# 02. Feature Engineering

This notebook creates user profiles based on listening history and audio features, preparing data for clustering analysis.

In [None]:
import pandas as pd
import numpy as np
from sklearn.preprocessing import StandardScaler, MinMaxScaler
from sklearn.decomposition import PCA
import matplotlib.pyplot as plt
import seaborn as sns
from scipy import stats
import warnings
warnings.filterwarnings('ignore')

plt.style.use('seaborn-v0_8-darkgrid')

## Load Data

In [None]:
# Load datasets
listening_history = pd.read_csv('../data/raw/listening_history.csv')
track_features = pd.read_csv('../data/raw/track_features.csv')

# Convert timestamp
listening_history['datetime'] = pd.to_datetime(listening_history['timestamp'])

print(f"Listening events: {listening_history.shape[0]:,}")
print(f"Unique users: {listening_history['user_id'].nunique():,}")
print(f"Unique tracks: {listening_history['track_id'].nunique():,}")

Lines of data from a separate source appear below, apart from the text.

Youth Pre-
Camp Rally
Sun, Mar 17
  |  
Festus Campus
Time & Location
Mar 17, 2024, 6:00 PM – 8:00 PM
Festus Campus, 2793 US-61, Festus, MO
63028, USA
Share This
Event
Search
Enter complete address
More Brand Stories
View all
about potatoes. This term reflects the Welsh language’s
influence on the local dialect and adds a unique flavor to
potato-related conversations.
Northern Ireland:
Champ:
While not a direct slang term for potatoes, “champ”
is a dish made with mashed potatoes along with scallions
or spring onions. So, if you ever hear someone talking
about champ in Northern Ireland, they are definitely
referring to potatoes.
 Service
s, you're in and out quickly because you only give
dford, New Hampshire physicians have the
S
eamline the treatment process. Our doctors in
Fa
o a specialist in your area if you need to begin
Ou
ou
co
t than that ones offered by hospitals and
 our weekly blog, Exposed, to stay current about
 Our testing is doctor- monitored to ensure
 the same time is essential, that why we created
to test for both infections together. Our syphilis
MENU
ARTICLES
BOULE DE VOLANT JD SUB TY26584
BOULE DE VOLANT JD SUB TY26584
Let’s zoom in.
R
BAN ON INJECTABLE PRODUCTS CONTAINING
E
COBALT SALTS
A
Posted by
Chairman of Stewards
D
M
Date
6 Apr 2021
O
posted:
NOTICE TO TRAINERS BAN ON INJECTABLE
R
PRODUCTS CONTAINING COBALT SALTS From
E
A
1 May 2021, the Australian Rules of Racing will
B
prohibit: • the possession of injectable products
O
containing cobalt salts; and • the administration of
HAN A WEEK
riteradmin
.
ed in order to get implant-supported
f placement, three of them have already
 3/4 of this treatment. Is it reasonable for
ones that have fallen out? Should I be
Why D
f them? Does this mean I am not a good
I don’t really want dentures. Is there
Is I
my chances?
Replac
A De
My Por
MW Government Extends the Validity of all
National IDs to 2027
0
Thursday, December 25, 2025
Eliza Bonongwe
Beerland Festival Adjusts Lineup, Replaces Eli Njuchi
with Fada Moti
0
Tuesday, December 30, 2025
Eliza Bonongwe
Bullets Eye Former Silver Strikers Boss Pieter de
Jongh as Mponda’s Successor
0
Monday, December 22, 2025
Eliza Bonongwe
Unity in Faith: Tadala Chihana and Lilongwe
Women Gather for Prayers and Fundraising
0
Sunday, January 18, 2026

## Create User-Track Play Count Matrix

In [None]:
# Calculate play counts per user-track pair
user_track_plays = listening_history.groupby(['user_id', 'track_id']).size().reset_index(name='play_count')

# Filter users with minimum activity
MIN_USER_PLAYS = 20
user_total_plays = user_track_plays.groupby('user_id')['play_count'].sum()
active_users = user_total_plays[user_total_plays >= MIN_USER_PLAYS].index

print(f"Active users (>={MIN_USER_PLAYS} plays): {len(active_users):,}")

# Filter data to active users
user_track_plays = user_track_plays[user_track_plays['user_id'].isin(active_users)]

## Audio Feature Aggregation

In [None]:
# Define audio features to use
audio_features = ['danceability', 'energy', 'loudness', 'speechiness', 
                  'acousticness', 'instrumentalness', 'liveness', 'valence', 'tempo']

# Check which features are available
available_features = [f for f in audio_features if f in track_features.columns]
print(f"Available audio features: {available_features}")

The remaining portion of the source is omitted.